Word for word, repeat every record.

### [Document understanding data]
··········

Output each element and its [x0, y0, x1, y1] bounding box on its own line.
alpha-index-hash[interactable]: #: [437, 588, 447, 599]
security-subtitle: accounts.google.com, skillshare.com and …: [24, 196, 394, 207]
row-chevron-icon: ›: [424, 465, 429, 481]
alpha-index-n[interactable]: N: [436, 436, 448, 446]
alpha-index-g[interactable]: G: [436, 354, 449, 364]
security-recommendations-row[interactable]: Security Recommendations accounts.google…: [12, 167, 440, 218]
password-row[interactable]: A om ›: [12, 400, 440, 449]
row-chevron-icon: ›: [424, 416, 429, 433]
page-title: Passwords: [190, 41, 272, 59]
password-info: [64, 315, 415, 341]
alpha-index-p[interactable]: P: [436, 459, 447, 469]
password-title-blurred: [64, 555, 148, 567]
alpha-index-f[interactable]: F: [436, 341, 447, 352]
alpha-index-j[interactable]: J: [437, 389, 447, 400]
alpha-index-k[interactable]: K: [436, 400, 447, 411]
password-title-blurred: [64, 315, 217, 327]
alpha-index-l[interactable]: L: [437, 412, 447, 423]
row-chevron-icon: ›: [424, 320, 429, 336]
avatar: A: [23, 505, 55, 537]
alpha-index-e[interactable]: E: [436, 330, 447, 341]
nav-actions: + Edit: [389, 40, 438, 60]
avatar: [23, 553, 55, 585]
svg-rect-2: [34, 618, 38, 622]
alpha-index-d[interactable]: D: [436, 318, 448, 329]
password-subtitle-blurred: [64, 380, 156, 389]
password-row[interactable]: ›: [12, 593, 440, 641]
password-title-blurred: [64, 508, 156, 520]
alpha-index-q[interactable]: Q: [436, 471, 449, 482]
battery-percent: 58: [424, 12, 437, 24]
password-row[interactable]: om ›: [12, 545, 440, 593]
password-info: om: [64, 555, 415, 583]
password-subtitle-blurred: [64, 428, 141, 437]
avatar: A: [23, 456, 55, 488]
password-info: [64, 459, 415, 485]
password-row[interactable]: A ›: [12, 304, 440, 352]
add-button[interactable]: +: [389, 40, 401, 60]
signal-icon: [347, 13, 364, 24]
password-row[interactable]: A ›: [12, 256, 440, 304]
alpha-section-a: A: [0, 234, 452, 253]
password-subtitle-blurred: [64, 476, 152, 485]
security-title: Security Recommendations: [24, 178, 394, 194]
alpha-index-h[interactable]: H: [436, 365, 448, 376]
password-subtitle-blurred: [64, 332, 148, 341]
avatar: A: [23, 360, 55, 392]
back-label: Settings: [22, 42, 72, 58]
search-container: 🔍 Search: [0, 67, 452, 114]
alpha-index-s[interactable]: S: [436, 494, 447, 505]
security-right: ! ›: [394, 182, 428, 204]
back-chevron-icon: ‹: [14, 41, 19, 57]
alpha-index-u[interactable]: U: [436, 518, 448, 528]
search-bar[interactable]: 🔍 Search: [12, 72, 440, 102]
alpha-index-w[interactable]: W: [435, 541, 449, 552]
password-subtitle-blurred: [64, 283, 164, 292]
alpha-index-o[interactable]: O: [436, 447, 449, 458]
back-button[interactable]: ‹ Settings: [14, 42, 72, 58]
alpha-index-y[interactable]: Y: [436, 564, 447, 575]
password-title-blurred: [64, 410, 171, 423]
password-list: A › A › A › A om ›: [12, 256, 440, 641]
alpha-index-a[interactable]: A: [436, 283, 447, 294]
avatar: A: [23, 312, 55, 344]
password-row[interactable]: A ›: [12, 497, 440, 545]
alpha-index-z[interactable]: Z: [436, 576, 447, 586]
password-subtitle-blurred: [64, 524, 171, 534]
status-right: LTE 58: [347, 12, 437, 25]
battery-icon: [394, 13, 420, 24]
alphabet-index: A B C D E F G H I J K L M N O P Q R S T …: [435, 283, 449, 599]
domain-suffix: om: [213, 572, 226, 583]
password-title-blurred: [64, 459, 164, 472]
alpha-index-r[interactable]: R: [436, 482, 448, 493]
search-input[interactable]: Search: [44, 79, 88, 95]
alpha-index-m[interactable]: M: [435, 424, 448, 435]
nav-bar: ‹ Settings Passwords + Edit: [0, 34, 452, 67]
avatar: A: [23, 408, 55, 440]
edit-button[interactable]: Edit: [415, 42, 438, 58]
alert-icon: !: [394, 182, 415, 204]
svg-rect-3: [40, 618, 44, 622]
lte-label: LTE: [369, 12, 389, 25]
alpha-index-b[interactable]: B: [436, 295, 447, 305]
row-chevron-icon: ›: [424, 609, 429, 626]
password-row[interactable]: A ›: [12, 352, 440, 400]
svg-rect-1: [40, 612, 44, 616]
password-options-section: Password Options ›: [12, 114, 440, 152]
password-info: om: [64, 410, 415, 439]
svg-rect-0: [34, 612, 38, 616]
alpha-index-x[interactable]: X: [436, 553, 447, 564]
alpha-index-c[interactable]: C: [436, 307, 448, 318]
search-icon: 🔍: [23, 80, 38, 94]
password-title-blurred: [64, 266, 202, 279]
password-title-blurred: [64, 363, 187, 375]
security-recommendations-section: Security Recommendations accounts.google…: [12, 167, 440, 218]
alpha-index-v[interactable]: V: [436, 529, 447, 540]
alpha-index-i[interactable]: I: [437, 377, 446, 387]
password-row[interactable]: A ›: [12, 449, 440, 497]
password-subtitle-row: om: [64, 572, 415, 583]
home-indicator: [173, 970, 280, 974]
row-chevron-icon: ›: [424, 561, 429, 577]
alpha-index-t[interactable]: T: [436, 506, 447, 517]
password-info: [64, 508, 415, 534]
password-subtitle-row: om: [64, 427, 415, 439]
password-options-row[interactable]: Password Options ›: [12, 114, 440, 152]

··········

### [Output of the task]
Output each element and its [x0, y0, x1, y1] bounding box on its own line.
alpha-index-hash[interactable]: #: [437, 588, 447, 599]
security-subtitle: accounts.google.com, skillshare.com and …: [24, 196, 394, 207]
row-chevron-icon: ›: [424, 465, 429, 481]
alpha-index-n[interactable]: N: [436, 436, 448, 446]
alpha-index-g[interactable]: G: [436, 354, 449, 364]
security-recommendations-row[interactable]: Security Recommendations accounts.google…: [12, 167, 440, 218]
password-row[interactable]: A om ›: [12, 400, 440, 449]
row-chevron-icon: ›: [424, 416, 429, 433]
page-title: Passwords: [190, 41, 272, 59]
password-info: [64, 315, 415, 341]
alpha-index-p[interactable]: P: [436, 459, 447, 469]
password-title-blurred: [64, 555, 148, 567]
alpha-index-f[interactable]: F: [436, 341, 447, 352]
alpha-index-j[interactable]: J: [437, 389, 447, 400]
alpha-index-k[interactable]: K: [436, 400, 447, 411]
password-title-blurred: [64, 315, 217, 327]
alpha-index-l[interactable]: L: [437, 412, 447, 423]
row-chevron-icon: ›: [424, 320, 429, 336]
avatar: A: [23, 505, 55, 537]
alpha-index-e[interactable]: E: [436, 330, 447, 341]
nav-actions: + Edit: [389, 40, 438, 60]
avatar: [23, 553, 55, 585]
svg-rect-2: [34, 618, 38, 622]
alpha-index-d[interactable]: D: [436, 318, 448, 329]
password-subtitle-blurred: [64, 380, 156, 389]
password-row[interactable]: ›: [12, 593, 440, 641]
password-title-blurred: [64, 508, 156, 520]
alpha-index-q[interactable]: Q: [436, 471, 449, 482]
battery-percent: 58: [424, 12, 437, 24]
password-row[interactable]: om ›: [12, 545, 440, 593]
password-info: om: [64, 555, 415, 583]
password-subtitle-blurred: [64, 428, 141, 437]
avatar: A: [23, 456, 55, 488]
password-info: [64, 459, 415, 485]
password-row[interactable]: A ›: [12, 304, 440, 352]
add-button[interactable]: +: [389, 40, 401, 60]
signal-icon: [347, 13, 364, 24]
password-row[interactable]: A ›: [12, 256, 440, 304]
alpha-section-a: A: [0, 234, 452, 253]
password-subtitle-blurred: [64, 476, 152, 485]
security-title: Security Recommendations: [24, 178, 394, 194]
alpha-index-h[interactable]: H: [436, 365, 448, 376]
password-subtitle-blurred: [64, 332, 148, 341]
avatar: A: [23, 360, 55, 392]
back-label: Settings: [22, 42, 72, 58]
search-container: 🔍 Search: [0, 67, 452, 114]
alpha-index-s[interactable]: S: [436, 494, 447, 505]
security-right: ! ›: [394, 182, 428, 204]
back-chevron-icon: ‹: [14, 41, 19, 57]
alpha-index-u[interactable]: U: [436, 518, 448, 528]
search-bar[interactable]: 🔍 Search: [12, 72, 440, 102]
alpha-index-w[interactable]: W: [435, 541, 449, 552]
password-subtitle-blurred: [64, 283, 164, 292]
alpha-index-o[interactable]: O: [436, 447, 449, 458]
back-button[interactable]: ‹ Settings: [14, 42, 72, 58]
alpha-index-y[interactable]: Y: [436, 564, 447, 575]
password-title-blurred: [64, 410, 171, 423]
password-list: A › A › A › A om ›: [12, 256, 440, 641]
alpha-index-a[interactable]: A: [436, 283, 447, 294]
avatar: A: [23, 312, 55, 344]
password-row[interactable]: A ›: [12, 497, 440, 545]
alpha-index-z[interactable]: Z: [436, 576, 447, 586]
password-subtitle-blurred: [64, 524, 171, 534]
status-right: LTE 58: [347, 12, 437, 25]
battery-icon: [394, 13, 420, 24]
alphabet-index: A B C D E F G H I J K L M N O P Q R S T …: [435, 283, 449, 599]
domain-suffix: om: [213, 572, 226, 583]
password-title-blurred: [64, 459, 164, 472]
alpha-index-r[interactable]: R: [436, 482, 448, 493]
search-input[interactable]: Search: [44, 79, 88, 95]
alpha-index-m[interactable]: M: [435, 424, 448, 435]
nav-bar: ‹ Settings Passwords + Edit: [0, 34, 452, 67]
avatar: A: [23, 408, 55, 440]
edit-button[interactable]: Edit: [415, 42, 438, 58]
alert-icon: !: [394, 182, 415, 204]
svg-rect-3: [40, 618, 44, 622]
lte-label: LTE: [369, 12, 389, 25]
alpha-index-b[interactable]: B: [436, 295, 447, 305]
row-chevron-icon: ›: [424, 609, 429, 626]
password-row[interactable]: A ›: [12, 352, 440, 400]
svg-rect-1: [40, 612, 44, 616]
password-options-section: Password Options ›: [12, 114, 440, 152]
password-info: om: [64, 410, 415, 439]
svg-rect-0: [34, 612, 38, 616]
alpha-index-x[interactable]: X: [436, 553, 447, 564]
alpha-index-c[interactable]: C: [436, 307, 448, 318]
search-icon: 🔍: [23, 80, 38, 94]
password-title-blurred: [64, 266, 202, 279]
password-title-blurred: [64, 363, 187, 375]
security-recommendations-section: Security Recommendations accounts.google…: [12, 167, 440, 218]
alpha-index-v[interactable]: V: [436, 529, 447, 540]
alpha-index-i[interactable]: I: [437, 377, 446, 387]
password-row[interactable]: A ›: [12, 449, 440, 497]
password-subtitle-row: om: [64, 572, 415, 583]
home-indicator: [173, 970, 280, 974]
row-chevron-icon: ›: [424, 561, 429, 577]
alpha-index-t[interactable]: T: [436, 506, 447, 517]
password-info: [64, 508, 415, 534]
password-subtitle-row: om: [64, 427, 415, 439]
password-options-row[interactable]: Password Options ›: [12, 114, 440, 152]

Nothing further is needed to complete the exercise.